[REQUIREMENT]
Whenever the string "kernau" appears in a line below, please copy the line out.
· · · ·
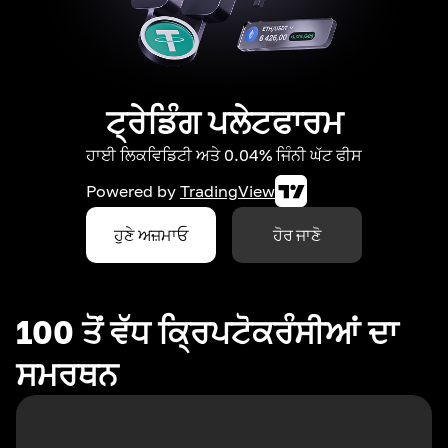
ਟ੍ਰੇਡਿੰਗ ਪਲੇਟਫਾਰਮ
ਹਾਈ ਲਿਕਵਿਡਿਟੀ ਅਤੇ 0.04% ਜਿੰਨੀ ਘੱਟ ਫੀਸ
Powered by
TradingView
ਹੁਣੇ ਅਜ਼ਮਾਓ
ਹੋਰ ਜਾਣੋ
100 ਤੋਂ ਵੱਧ ਕ੍ਰਿਪਟੋਕਰੰਸੀਆਂ ਦਾ
ਸਮਰਥਨ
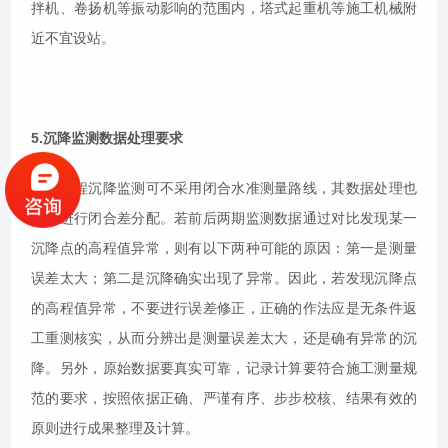
拌机、卷扬机等振动影响的范围内，塔式起重机等施工机械附
近不宜设站。
5.沉降监测数据处理要求
建筑工程沉降监测可不采用闭合水准测量路线，其数据处理也
不要进行闭合差分配。若前后两期监测数据通过对比发现某一
沉降点的高程值异常，则有以下两种可能的原因：第一是测量
误差太大；第二是沉降确实出现了异常。因此，若发现沉降点
的高程值异常，不要进行误差修正，正确的作法应是无条件返
工重测核实，从而分辨出是测量误差太大，还是确有异常的沉
降。另外，原始数据要真实可靠，记录计算要符合施工测量规
范的要求，按照依据正确、严谨有序、步步校核、结果有效的
原则进行成果整理及计算。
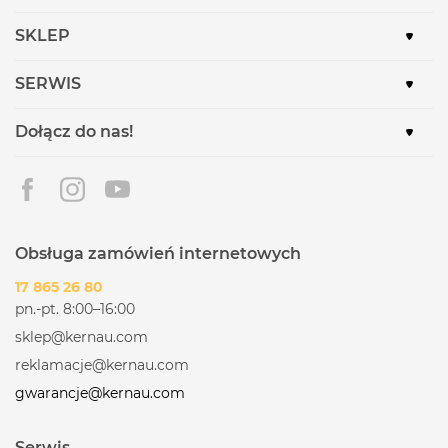
SKLEP
SERWIS
Dołącz do nas!
Obsługa zamówień internetowych
17 865 26 80
pn.-pt. 8:00–16:00
sklep@kernau.com
reklamacje@kernau.com
gwarancje@kernau.com
Serwis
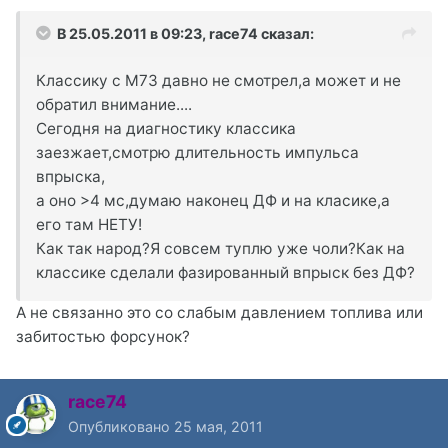
В 25.05.2011 в 09:23, race74 сказал:
Классику с M73 давно не смотрел,а может и не
обратил внимание....
Сегодня на диагностику классика
заезжает,смотрю длительность импульса
впрыска,
а оно >4 мс,думаю наконец ДФ и на класике,а
его там НЕТУ!
Как так народ?Я совсем туплю уже чоли?Как на
классике сделали фазированный впрыск без ДФ?
А не связанно это со слабым давлением топлива или
забитостью форсунок?
race74
Опубликовано
25 мая, 2011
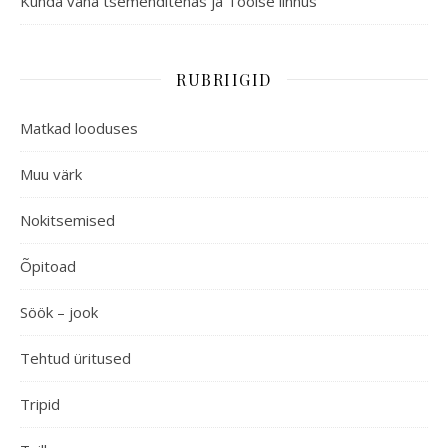
Kunda vana tsemenditehas ja Toolse linnus
RUBRIIGID
Matkad looduses
Muu värk
Nokitsemised
Õpitoad
Söök – jook
Tehtud üritused
Tripid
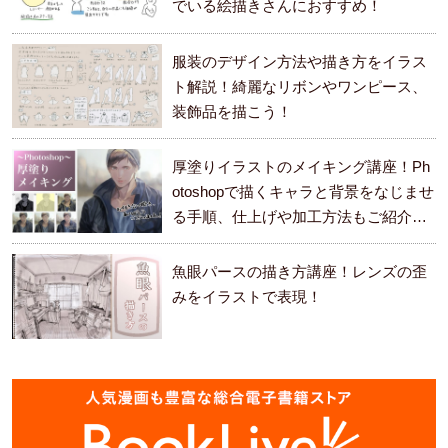
でいる絵描きさんにおすすめ！
服装のデザイン方法や描き方をイラス
ト解説！綺麗なリボンやワンピース、
装飾品を描こう！
厚塗りイラストのメイキング講座！Ph
otoshopで描くキャラと背景をなじませ
る手順、仕上げや加工方法もご紹介し
ます。
魚眼パースの描き方講座！レンズの歪
みをイラストで表現！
· · · ·
[TASK ANSWER]
sklep@kernau.com
reklamacje@kernau.com
gwarancje@kernau.com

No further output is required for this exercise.